Hannah and I would stare at the bagels, taking too long to decide especially since we always ended up choosing the same types: Hannah would get plain and I would get sun-dried tomato. We would often buy a dozen bagels to last the week. Going to get bagels together was our family ritual, one of the few times set aside for us to all be together. At Bethesda Bagels, we often ran into people we knew — our friends, teachers, and neighbors. It was rare to go without seeing someone familiar. Later, in high school, my friends and I began going to Georgetown Bagels, a bagel shop close to our high school, for lunch. Dozens of high schoolers would pass through during their lunch periods. Often, students would bring their lunch from home and eat there, even if they didn’t buy anything. The small store was almost like a second cafeteria for our school, but the staff never seemed to mind. They knew that their store served a greater role than just selling bagels.

Bagels were such an ordinary part of my life that I never realized they were different or even not present in other places. Given that bagels are most popular in cities with high Jewish populations, it makes sense that Williamsburg, Virginia, a city that sometimes seems to forget it isn’t actually in the 18th century, would not have traditional bagels. The more time I spent in Williamsburg, the more differences I noticed between the colonial city and my hometown. Bethesda is about 30% percent Jewish, a percentage high enough that everyone is familiar with Jewish culture and language. This was not the case in Williamsburg, which has only one synagogue with about as many members as my class in Hebrew school did. When I used Yiddish words in Williamsburg, I was met with blank stares. This confused me — I had never had to differentiate between English and Yiddish before. Slowly, these words dropped out of my vocabulary. (One benefit, however, was that I was able to kvetch (complain) over the phone to my sister that William & Mary was too goyish (not Jewish) without worrying about being rude; anyone who would be offended wouldn’t understand what I was saying). References to anything Jewish, too, I realized, also went misunderstood. Most William & Mary students hadn’t spent every Saturday of seventh grade at a bar or bat mitzvah as every middle schooler from Bethesda had. Their public schools hadn’t closed on the Jewish High Holidays. Their cities hadn’t displayed a giant menorah next to the Christmas tree. They, overall, had no experience with Judaism or Jewish people. Life in Bethesda, I began to realize, was not the same as everywhere else.

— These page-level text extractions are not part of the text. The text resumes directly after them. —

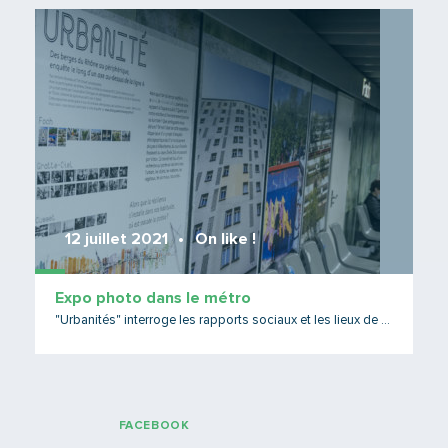
Lire 
12 juillet 2021
On like !
Expo photo dans le métro
"Urbanités" interroge les rapports sociaux et les lieux de vie
FACEBOOK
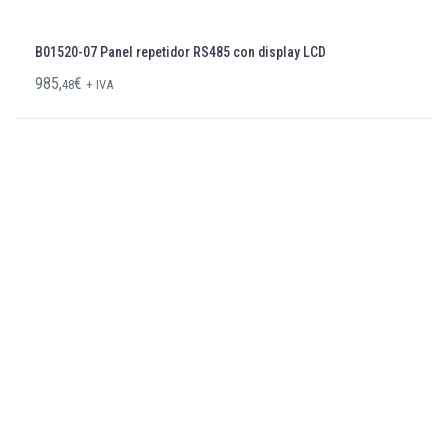
B01520-07 Panel repetidor RS485 con display LCD
985,
€
48
+ IVA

Me dressed as Queen Esther for a Purim parade

There were larger differences, too. Most of my fellow students knew nothing about my culture. They didn’t know Judaism is a culture, as well as a religion. They didn’t understand how someone could think of themselves as fully Jewish yet not be religious or believe in God. As holidays passed throughout the year, I realized that my William and Mary friends had not heard of most of them. I struggled to describe them. “Purim… is like Jewish Halloween,” I’d say, oversimplifying my favorite holiday. “Rosh Hashanah is the Jewish new year. And Tu B’Shevat is kind of like Arbor Day, but more fun.” I knew my descriptions were lacking, but it was hard to explain an entire holiday in the minute I had before someone lost interest.

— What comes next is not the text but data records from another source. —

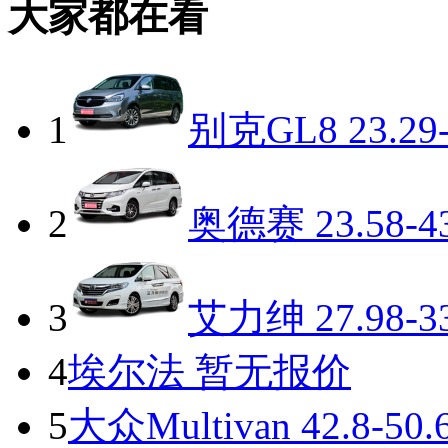
大家都在看
1
别克GL8
23.29
2
奥德赛
23.58-4
3
艾力绅
27.98-3
4
埃尔法
暂无报价
5
大众Multivan
42.8-50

For the first time, too, I felt out of place because I was Jewish. I was unfamiliar with small things that everyone else seemed to have in common. They had grown up watching Christmas movies and Veggie Tales, a Christian T.V. show I had never heard of. Meanwhile, some of the children’s books and movies I had grown up with were unfamiliar to them, books like Herschel and the Hanukkah Goblins and All of a Kind Family. I used different words than they did: what I called sufganiyot, they called jelly donuts; what I called latkes, they called potato pancakes. No time was this feeling more prevalent that the early winter, as Christmas decorations began to appear. A series of events, from Colonial Williamsburg’s Grand Illumination to William & Mary’s Yule Log, were labeled as “holiday celebrations,” but I soon realized that the only holiday they were celebrating was Christmas. Both events were scheduled on Hanukkah and neither acknowledged this. They were designed to be fun for everyone, but as I listened to Christmas carols and was surrounded by red and green, I felt like I didn’t belong. Everyone talked about the “holiday season,” but I didn’t see my holiday anywhere.

Playing dreidel at William & Mary

Not only were many of my classmates unaware of Jewish culture, some of them believed stereotypes that I didn’t even know existed. As I sat in my freshman dorm lounge teaching a few friends how to play dreidel (the traditional Hanukkah game), a boy from my dorm said, “you know, I learned at church that the Jews used dreidels to bargain over Jesus’s body parts after they killed him.” Another hall-mate told me, “people who don’t believe in Jesus go to hell.” Once, someone from my freshman dorm made a group chat for a number of friends and named the group, “Hitler did nothing wrong.” When I immediately sent a message saying that the title was not okay, he changed the name to, “Sorry Sara.”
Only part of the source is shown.